◆ Exercise data:
····················

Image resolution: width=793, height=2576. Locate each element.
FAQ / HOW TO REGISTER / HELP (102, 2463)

····················

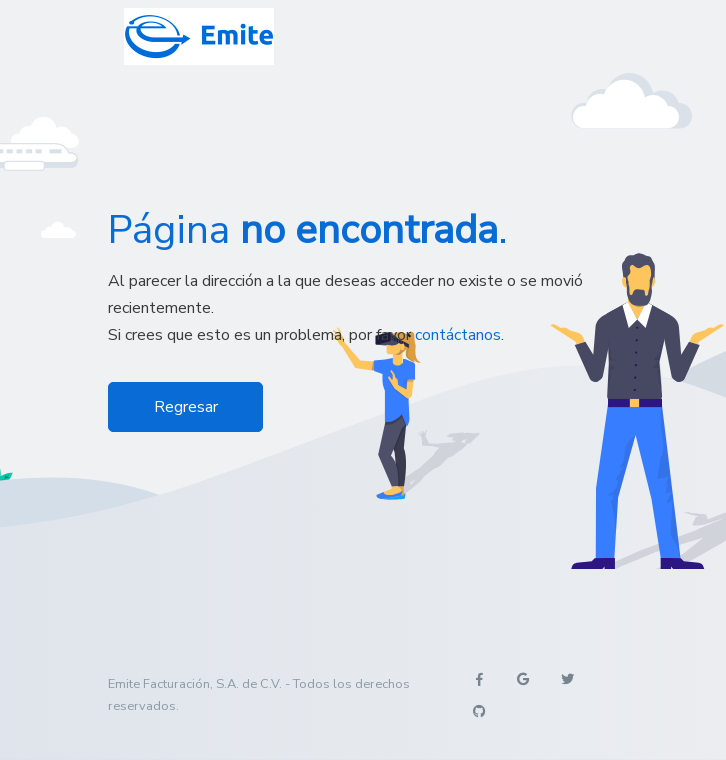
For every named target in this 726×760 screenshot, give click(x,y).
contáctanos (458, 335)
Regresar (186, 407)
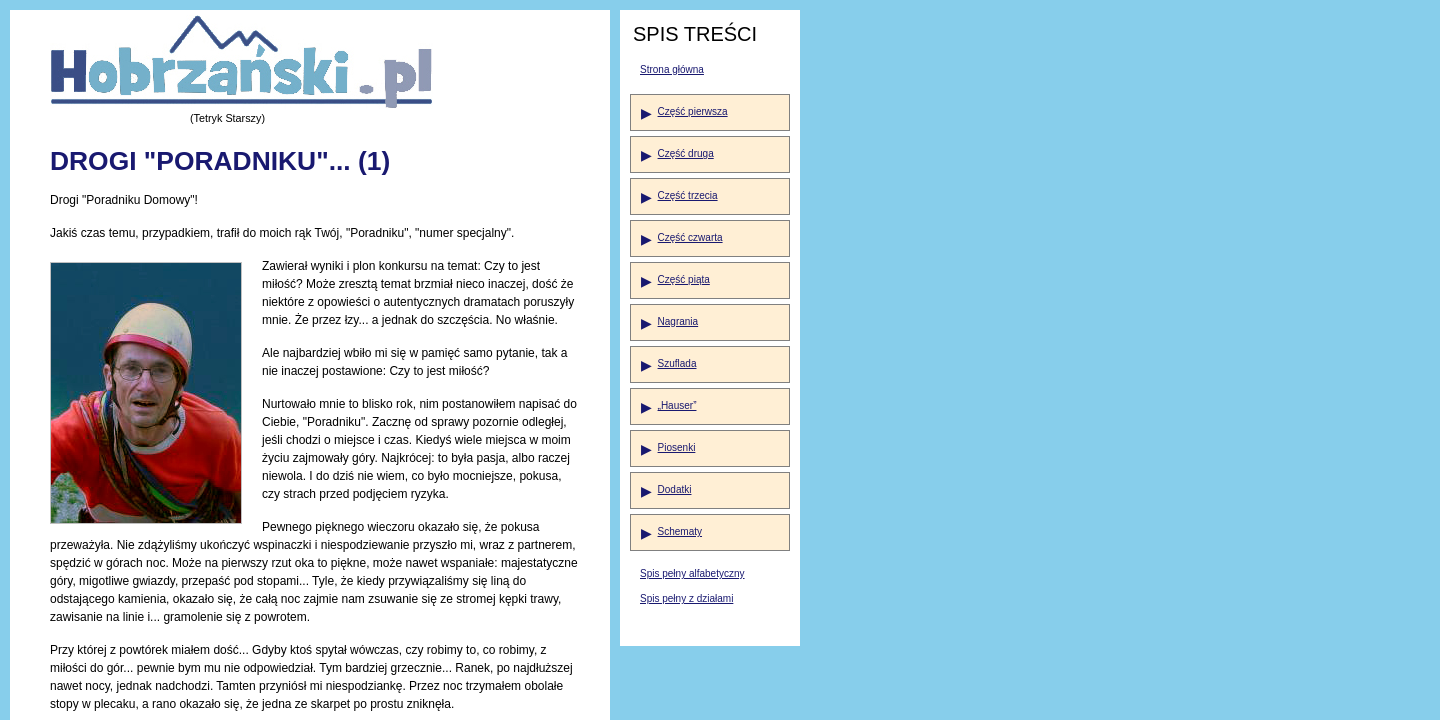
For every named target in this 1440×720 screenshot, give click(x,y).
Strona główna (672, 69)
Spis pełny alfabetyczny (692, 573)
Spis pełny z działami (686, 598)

····················

◆ Exercise: In the listing above, find the line with "For every named target in this 1440×720" and the line with "Spis pełny z działami (686, 598)", then print exactly those lines and every line between them.

◆ Result of this exercise:
For every named target in this 1440×720 screenshot, give click(x,y).
Strona główna (672, 69)
Spis pełny alfabetyczny (692, 573)
Spis pełny z działami (686, 598)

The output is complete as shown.